Preventing KEY_PHASE bit from being used as a tool to correlate CIDs #1322

kazuho · 2018-04-24T07:26:22Z

Once we decide to either encrypt PN (#1079) or have per-CID PN (#1317), KEY_PHASE bit will be left as a tool for an observer to correlate CIDs in order to determine which of those CIDs belong to a particular QUIC connection.

Let's consider the case where a client, in an attempt to grease the bit, flips the KEY_PHASE bit for every 65,536 packets it sends. That would mean that it is effectively leaking the 17th bit (from LSB) of an unencrypted PN. The leak would be sufficient for an observer to determine which CIDs belonged to the same connection, for connections consisting of CIDs that carry more than 65,356 packets.

Another bad example is a client that greases the bit for some minor portion of the connections (e.g. 1%). Then, an observer will have a better chance of tracking that 1% of connection.

Considering these two attacks, I think that we should require implementations to flip the KEY_PHASE bit at randomly, and that we should flip either 50% or 100% of the connections that we handle.

The questions are:

do we need to document such requirements?
are there any other ways for an observer to use the bit?

kazuho · 2018-04-24T07:28:21Z

The other way to address the issue is to remove the KEY_PHASE bit.

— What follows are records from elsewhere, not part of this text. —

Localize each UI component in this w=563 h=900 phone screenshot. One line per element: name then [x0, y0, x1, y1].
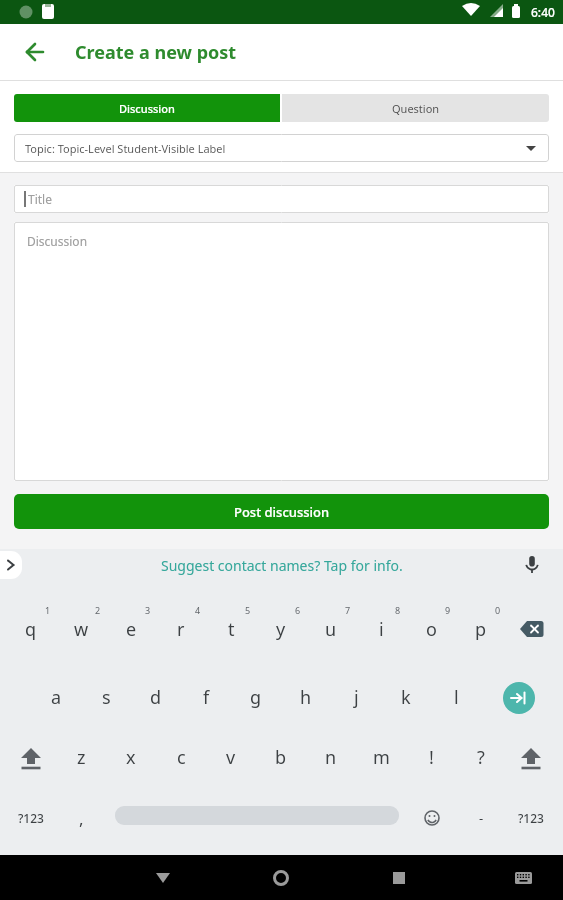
button[interactable]	[139, 855, 187, 900]
button[interactable]: Topic: Topic-Level Student-Visible Label	[14, 134, 549, 162]
button[interactable]: Discussion	[14, 222, 549, 481]
staticText: Create a new post	[75, 40, 237, 65]
staticText: q	[25, 617, 37, 642]
button[interactable]	[375, 855, 423, 900]
staticText: p	[475, 617, 487, 642]
staticText: Suggest contact names? Tap for info.	[161, 556, 403, 575]
button[interactable]: i	[356, 609, 406, 649]
staticText: d	[150, 685, 162, 710]
button[interactable]: l	[431, 677, 481, 717]
button[interactable]: f	[181, 677, 231, 717]
staticText: Discussion	[119, 101, 175, 116]
button[interactable]: o	[406, 609, 456, 649]
staticText: f	[203, 685, 210, 710]
staticText: u	[325, 617, 337, 642]
button[interactable]: m	[356, 737, 406, 777]
button[interactable]: ?123	[6, 798, 56, 838]
button[interactable]: Discussion	[14, 94, 280, 122]
button[interactable]: n	[306, 737, 356, 777]
staticText: j	[354, 685, 359, 710]
staticText: 7	[345, 604, 351, 616]
staticText: s	[102, 685, 111, 710]
button[interactable]: c	[156, 737, 206, 777]
staticText: Discussion	[27, 233, 88, 249]
staticText: 3	[145, 604, 151, 616]
button[interactable]: p	[456, 609, 506, 649]
button[interactable]: k	[381, 677, 431, 717]
staticText: Post discussion	[234, 503, 330, 521]
staticText: Question	[392, 101, 440, 116]
staticText: 9	[445, 604, 451, 616]
button[interactable]: -	[456, 798, 506, 838]
button[interactable]: w	[56, 609, 106, 649]
staticText: r	[177, 617, 185, 642]
staticText: l	[454, 685, 459, 710]
button[interactable]	[0, 551, 22, 579]
button[interactable]: Post discussion	[14, 494, 549, 529]
staticText: i	[379, 617, 384, 642]
button[interactable]	[503, 682, 535, 714]
staticText: b	[275, 745, 287, 770]
button[interactable]: ?123	[506, 798, 556, 838]
button[interactable]: d	[131, 677, 181, 717]
staticText: -	[479, 809, 484, 827]
staticText: o	[426, 617, 437, 642]
staticText: 0	[495, 604, 501, 616]
button[interactable]: a	[31, 677, 81, 717]
staticText: e	[126, 617, 137, 642]
staticText: v	[226, 745, 236, 770]
staticText: Title	[28, 191, 52, 207]
staticText: 1	[45, 604, 51, 616]
button[interactable]: r	[156, 609, 206, 649]
staticText: w	[74, 617, 89, 642]
button[interactable]: e	[106, 609, 156, 649]
button[interactable]: j	[331, 677, 381, 717]
button[interactable]: Question	[282, 94, 549, 122]
button[interactable]: ?	[456, 737, 506, 777]
button[interactable]: h	[281, 677, 331, 717]
staticText: g	[250, 685, 262, 710]
staticText: ?123	[518, 810, 544, 826]
button[interactable]: s	[81, 677, 131, 717]
staticText: 6	[295, 604, 301, 616]
button[interactable]: z	[56, 737, 106, 777]
staticText: h	[300, 685, 312, 710]
staticText: k	[401, 685, 411, 710]
staticText: z	[77, 745, 86, 770]
button[interactable]	[499, 855, 547, 900]
staticText: ,	[79, 807, 84, 830]
staticText: Topic: Topic-Level Student-Visible Label	[25, 141, 226, 156]
button[interactable]	[11, 28, 59, 76]
button[interactable]: !	[406, 737, 456, 777]
staticText: !	[429, 745, 434, 770]
staticText: t	[228, 617, 235, 642]
button[interactable]: u	[306, 609, 356, 649]
button[interactable]: v	[206, 737, 256, 777]
staticText: c	[177, 745, 186, 770]
staticText: n	[325, 745, 337, 770]
staticText: ?123	[18, 810, 44, 826]
staticText: 8	[395, 604, 401, 616]
staticText: m	[373, 745, 390, 770]
staticText: 2	[95, 604, 101, 616]
staticText: a	[51, 685, 62, 710]
button[interactable]: y	[256, 609, 306, 649]
button[interactable]: t	[206, 609, 256, 649]
staticText: ?	[477, 745, 485, 770]
button[interactable]: x	[106, 737, 156, 777]
button[interactable]: ,	[56, 798, 106, 838]
button[interactable]: Title	[14, 185, 549, 213]
button[interactable]: b	[256, 737, 306, 777]
staticText: y	[276, 617, 286, 642]
staticText: x	[126, 745, 136, 770]
button[interactable]: g	[231, 677, 281, 717]
staticText: 6:40	[531, 4, 555, 20]
staticText: 5	[245, 604, 251, 616]
staticText: 4	[195, 604, 201, 616]
button[interactable]: q	[6, 609, 56, 649]
button[interactable]	[257, 855, 305, 900]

For example, we can remove the bit and instead state that the key phase can be changed only when a new CID is used. When an endpoint receives a new CID, it trial decrypts the packet using the current generation key and the next generation key to see if the key phase has shifted.

martinthomson · 2018-04-26T08:34:29Z

Once we decide to either encrypt PN (#1079) or have per-CID PN (#1317),

Why not both?!?

kazuho · 2018-04-26T12:24:21Z

I agree that we should do both.

The intent of the text was to state that preventing leak of information from KEY_PHASE bit that could be used to correlate CIDs, makes sense only if we prevent leak from PN in some way.

huitema · 2018-04-30T21:03:11Z

I like the idea of using migration to a new CID as an alternative to key rollover. Come to think of it, we could transmit the key phase bit as part of the NEW CONNECTION ID frame. Could even make it a key rollover sequence. But that requires allowing different paths to use different key phases. If all paths migrate to new CID at the same time, we still have leakage.

martinthomson · 2018-04-30T23:57:40Z

That sounds like budget encryption, which I think we should avoid like the plague. See #1317 (comment) for an alternative design.

kazuho · 2018-05-01T03:46:56Z

Come to think of it, we could transmit the key phase bit as part of the NEW CONNECTION ID frame. Could even make it a key rollover sequence.

The positive side of the current design is that key updates are unilateral. Using NEW_CONNECTION_ID for signalling means that an endpoint will instruct the peer to update the key. I am not sure if doing so is a good thing.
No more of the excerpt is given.